T C 357 • The Sixties at Home and Abroad
2:00 PM-5:00 PM
The 1960s weren't as big a deal at the time as they have often seemed afterward. But they were eventful nonetheless. The civil rights revolution, the Great Society, the counterculture, and the emergence of new media transformed American life at home. The Cold War, the Vietnam War, the Six Day War in the Middle East, the Cultural Revolution in China, and student revolts in dozens of countries reshaped the landscape of international affairs.
Luckily for students at the University of Texas, there are few better places to study the 1960s than Austin. The LBJ Library, the Center for American History, and the Harry Ransom Center house documents and other materials that shed primary light on the decade and allow scholars to engage its issues as directly as historians ever can.
Students in this class will become their own historians. After reading and discussing a common set of books, the students will choose research topics that can be investigated at one or more of the archives on campus. Each student's research will culminate in an original paper of between 6,000 and 8,000 words, and of potentially publishable quality.

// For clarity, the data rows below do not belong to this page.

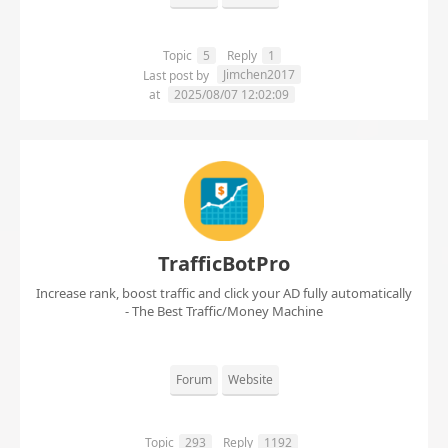
Topic
5
Reply
1
Jimchen2017
Last post by
at
2025/08/07 12:02:09
TrafficBotPro
Increase rank, boost traffic and click your AD fully automatically
- The Best Traffic/Money Machine
Forum
Website
Topic
293
Reply
1192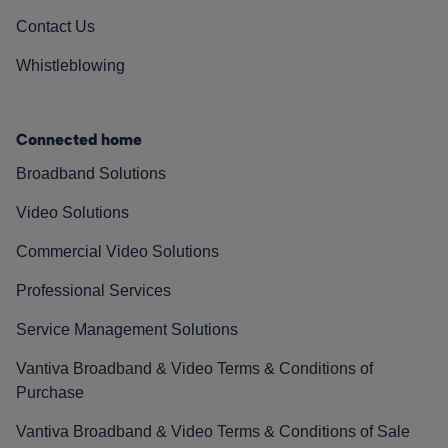
Contact Us
Whistleblowing
Connected home
Broadband Solutions
Video Solutions
Commercial Video Solutions
Professional Services
Service Management Solutions
Vantiva Broadband & Video Terms & Conditions of
Purchase
Vantiva Broadband & Video Terms & Conditions of Sale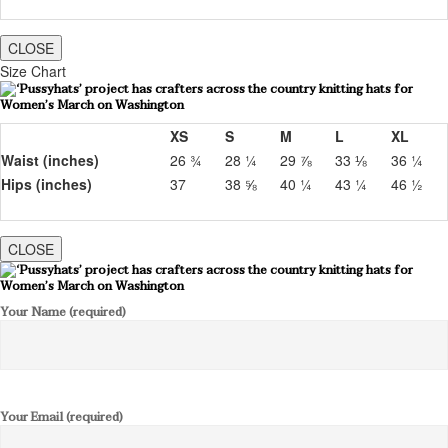
CLOSE
Size Chart
XS
S
M
L
XL
Waist (inches)
26 ¾
28 ¼
29 ⅞
33 ⅛
36 ¼
Hips (inches)
37
38 ⅝
40 ¼
43 ¼
46 ½
CLOSE
Your Name (required)
Your Email (required)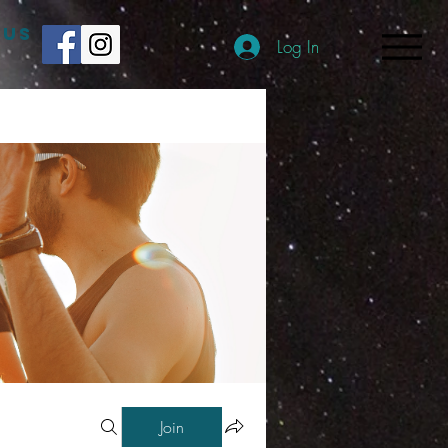
 US
Log In
Join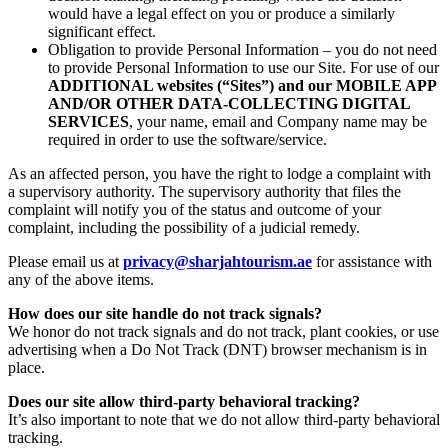
would have a legal effect on you or produce a similarly
significant effect.
Obligation to provide Personal Information – you do not need
to provide Personal Information to use our Site. For use of our
ADDITIONAL websites (“Sites”) and our MOBILE APP
AND/OR OTHER DATA-COLLECTING DIGITAL
SERVICES
, your name, email and Company name may be
required in order to use the software/service.
As an affected person, you have the right to lodge a complaint with
a supervisory authority. The supervisory authority that files the
complaint will notify you of the status and outcome of your
complaint, including the possibility of a judicial remedy.
Please email us at
privacy@sharjahtourism.ae
for assistance with
any of the above items.
How does our site handle do not track signals?
We honor do not track signals and do not track, plant cookies, or use
advertising when a Do Not Track (DNT) browser mechanism is in
place.
Does our site allow third-party behavioral tracking?
It’s also important to note that we do not allow third-party behavioral
tracking.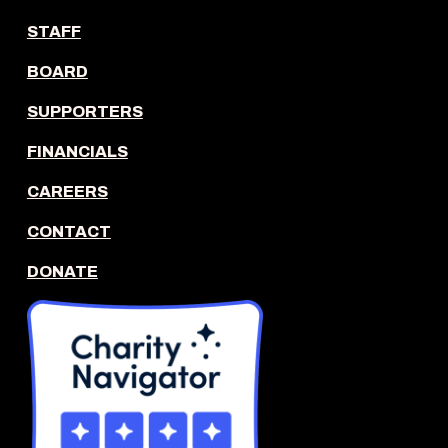
STAFF
BOARD
SUPPORTERS
FINANCIALS
CAREERS
CONTACT
DONATE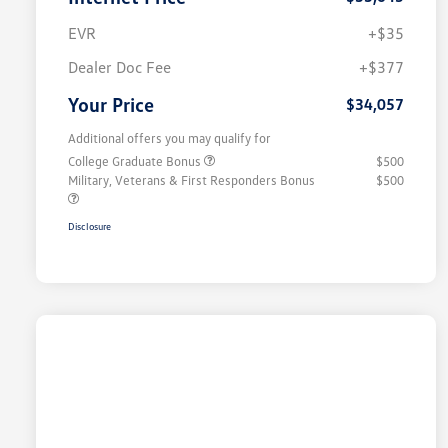
EVR
+$35
Dealer Doc Fee
+$377
Your Price
$34,057
Additional offers you may qualify for
College Graduate Bonus
$500
Military, Veterans & First Responders Bonus
$500
Disclosure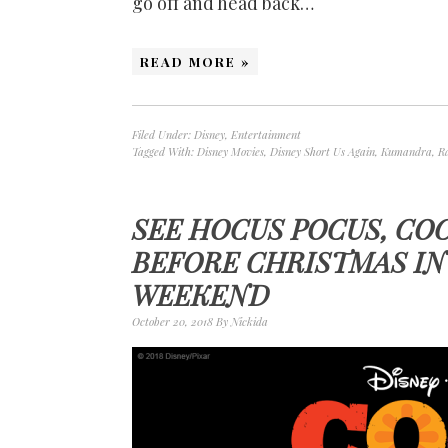
go off and head back…
READ MORE »
Filed Under:
Disney
,
Entertainment
Tagged With:
Disney Movies
,
Disney Short Us Again
,
Kumandra
,
R
SEE HOCUS POCUS, CO
BEFORE CHRISTMAS I
WEEKEND
October 20, 2018
By
Nickida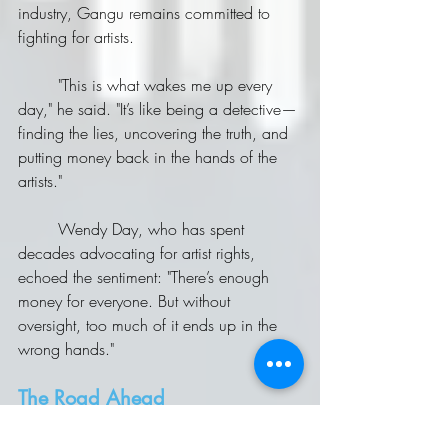
industry, Gangu remains committed to 
fighting for artists.
	"This is what wakes me up every 
day," he said. "It’s like being a detective—
finding the lies, uncovering the truth, and 
putting money back in the hands of the 
artists."
	Wendy Day, who has spent 
decades advocating for artist rights, 
echoed the sentiment: "There’s enough 
money for everyone. But without 
oversight, too much of it ends up in the 
wrong hands."
The Road Ahead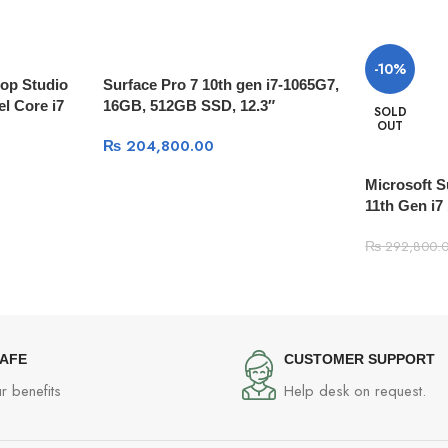
-10%
top Studio
Surface Pro 7 10th gen i7-1065G7,
el Core i7
16GB, 512GB SSD, 12.3″
SOLD
OUT
ry | 512GB
(2736×1824) TOUCHSCREEN,
₨
204,800.00
 Platinum
Type Cover, Windows 10 With
Type Cover
Microsoft 
11th Gen i
Touchscreen
₨
292,800.
Type cover
SAFE
CUSTOMER SUPPORT
r benefits
Help desk on request.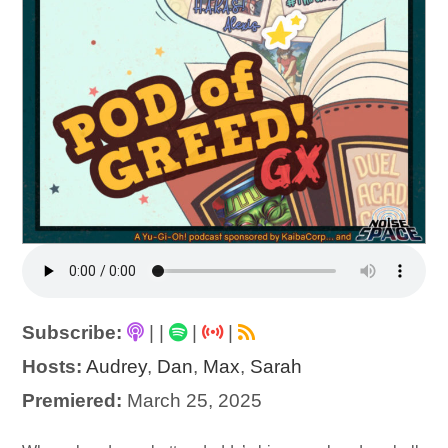
Subscribe:
|
|
|
|
Hosts:
Audrey
,
Dan
,
Max
,
Sarah
Premiered:
March 25, 2025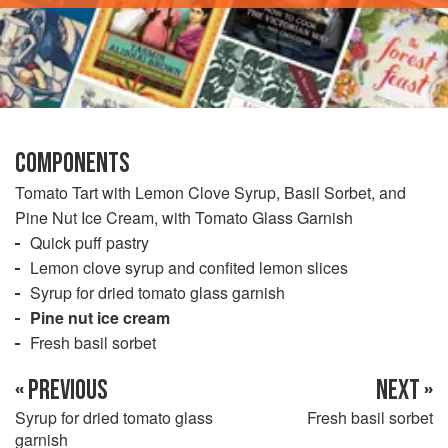
COMPONENTS
Tomato Tart with Lemon Clove Syrup, Basil Sorbet, and
Pine Nut Ice Cream, with Tomato Glass Garnish
Quick puff pastry
Lemon clove syrup and confited lemon slices
Syrup for dried tomato glass garnish
Pine nut ice cream
Fresh basil sorbet
« PREVIOUS
NEXT »
Syrup for dried tomato glass
Fresh basil sorbet
garnish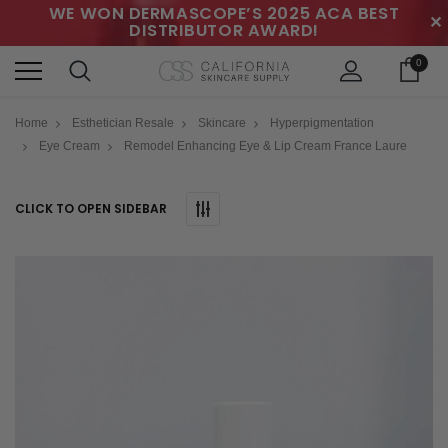
WE WON DERMASCOPE’S 2025 ACA BEST
✕
DISTRIBUTOR AWARD!
0
Home
Esthetician Resale
Skincare
Hyperpigmentation
Eye Cream
Remodel Enhancing Eye & Lip Cream France Laure
CLICK TO OPEN SIDEBAR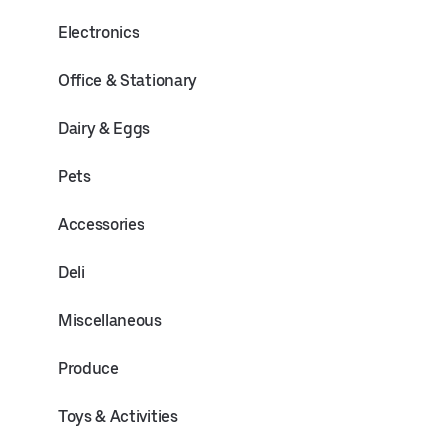
Electronics
Office & Stationary
Dairy & Eggs
Pets
Accessories
Deli
Miscellaneous
Produce
Toys & Activities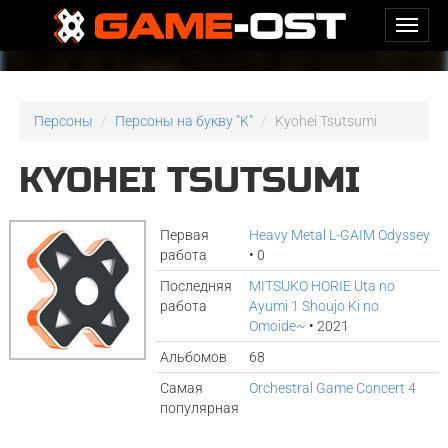
Персоны
Персоны на букву "K"
Kyohei Tsutsumi
KYOHEI TSUTSUMI
Первая
Heavy Metal L-GAIM Odyssey
работа
• 0
Последняя
MITSUKO HORIE Uta no
работа
Ayumi 1 Shoujo Ki no
Omoide~
• 2021
Альбомов
68
Самая
Orchestral Game Concert 4
популярная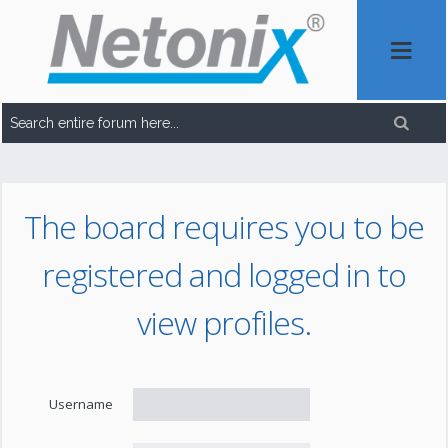
The board requires you to be
registered and logged in to
view profiles.
Username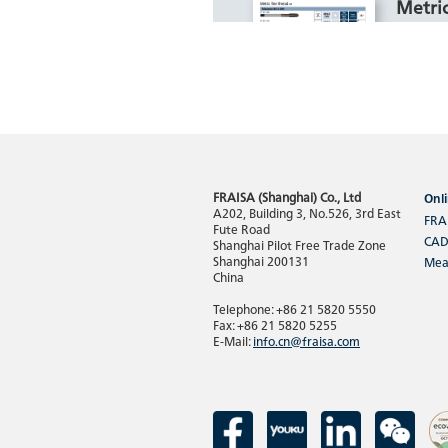
Metric
For mac
1100, HR
Cast Iro
FRAISA (Shanghai) Co., Ltd
Onli
Read
A202, Building 3, No.526, 3rd East
FRA
Fute Road
CAD
Shanghai Pilot Free Trade Zone
Shanghai 200131
Mea
China
Unifi
Telephone: +86 21 5820 5550
For mac
Fax: +86 21 5820 5255
E-Mail:
info.cn@fraisa.com
1300, A
Alloy, 
Thermo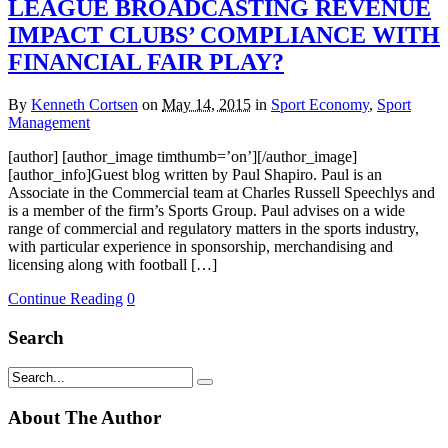
LEAGUE BROADCASTING REVENUE
IMPACT CLUBS’ COMPLIANCE WITH
FINANCIAL FAIR PLAY?
By
Kenneth Cortsen
on
May 14, 2015
in
Sport Economy
,
Sport
Management
[author] [author_image timthumb=’on’][/author_image]
[author_info]Guest blog written by Paul Shapiro. Paul is an
Associate in the Commercial team at Charles Russell Speechlys and
is a member of the firm’s Sports Group. Paul advises on a wide
range of commercial and regulatory matters in the sports industry,
with particular experience in sponsorship, merchandising and
licensing along with football […]
Continue Reading
0
Search
About The Author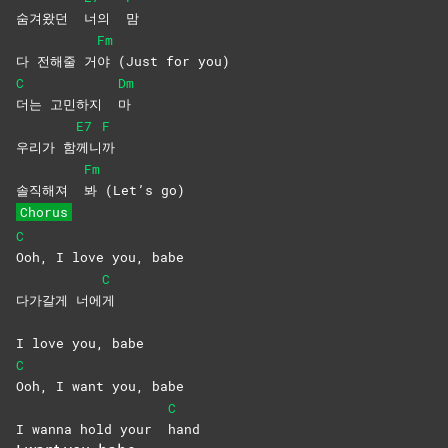
숨겨왔던
너의
맘
Fm
다 전해줄 거
야 (Just for you)
C
Dm
더는 고민하지
마
E7
F
우리가 함
께니
까
Fm
솔직해져
봐 (Let’s go)
Chorus
C
Ooh, I love you, babe
C
다가갈게 너에
게
I love you, babe
C
Ooh, I want you, babe
C
I wanna hold your
hand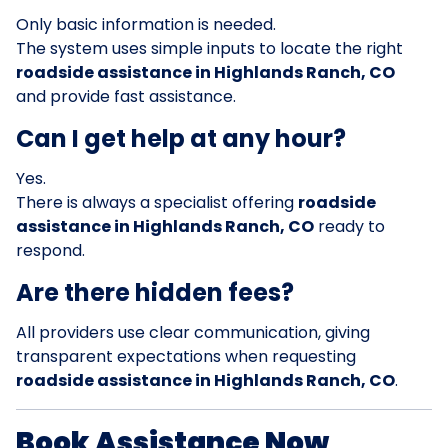
Only basic information is needed.
The system uses simple inputs to locate the right
roadside assistance in Highlands Ranch, CO
and provide fast assistance.
Can I get help at any hour?
Yes.
There is always a specialist offering
roadside
assistance in Highlands Ranch, CO
ready to
respond.
Are there hidden fees?
All providers use clear communication, giving
transparent expectations when requesting
roadside assistance in Highlands Ranch, CO
.
Book Assistance Now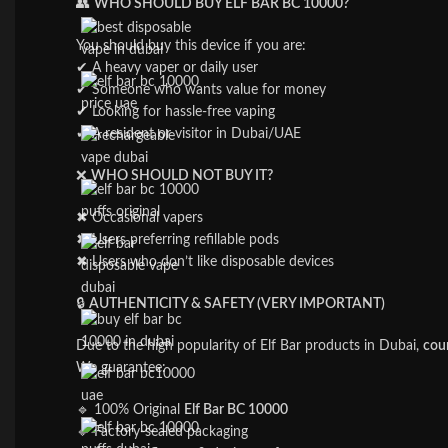
👥
WHO SHOULD BUY ELF BAR BC 10000?
You should buy this device if you are:
✔ A heavy vaper or daily user
✔ Someone who wants value for money
✔ Looking for hassle-free vaping
✔ A resident or visitor in Dubai/UAE
❌
WHO SHOULD NOT BUY IT?
✖ Occasional vapers
✖ Users preferring refillable pods
✖ Users who don’t like disposable devices
🔒
AUTHENTICITY & SAFETY (VERY IMPORTANT)
Due to the high popularity of Elf Bar products in Dubai,
coun
We guarantee:
🔹 100% Original
Elf Bar BC 10000
🔹 Factory-sealed packaging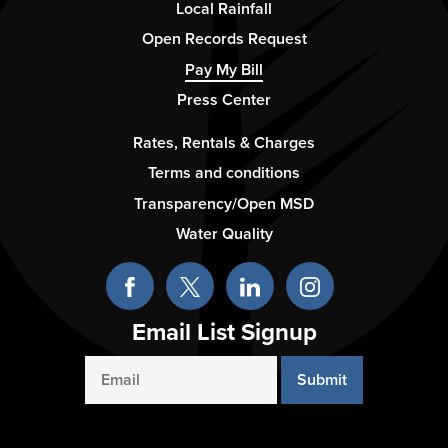
Column
Local Rainfall
2
Open Records Request
Pay My Bill
Press Center
Footer
Rates, Rentals & Charges
-
Terms and conditions
Column
Transparency/Open MSD
3
Water Quality
Email List Signup
Email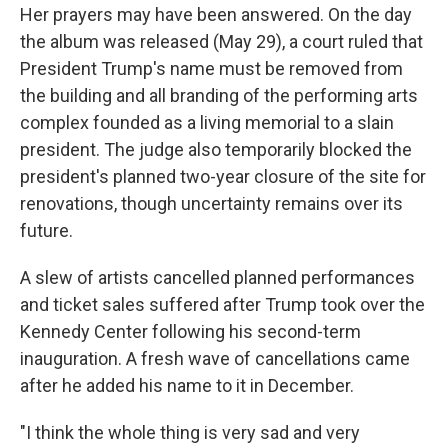
Her prayers may have been answered. On the day
the album was released (May 29), a court ruled that
President Trump's name must be removed from
the building and all branding of the performing arts
complex founded as a living memorial to a slain
president. The judge also temporarily blocked the
president's planned two-year closure of the site for
renovations, though uncertainty remains over its
future.
A slew of artists cancelled planned performances
and ticket sales suffered after Trump took over the
Kennedy Center following his second-term
inauguration. A fresh wave of cancellations came
after he added his name to it in December.
"I think the whole thing is very sad and very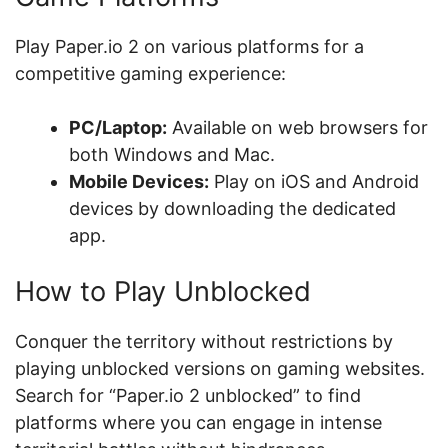
Play Paper.io 2 on various platforms for a
competitive gaming experience:
PC/Laptop:
Available on web browsers for
both Windows and Mac.
Mobile Devices:
Play on iOS and Android
devices by downloading the dedicated
app.
How to Play Unblocked
Conquer the territory without restrictions by
playing unblocked versions on gaming websites.
Search for “Paper.io 2 unblocked” to find
platforms where you can engage in intense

Besides attuning students to the issues and events of the 1960s, the course will allow students to decide whether they like doing original historical research. For some students, the research project will lead naturally into a senior thesis; for some of these and perhaps for some others, it will inspire them to do graduate work in history. For all the students, the course will enable them to discover - through their own experience - how the past is recreated by and for the present.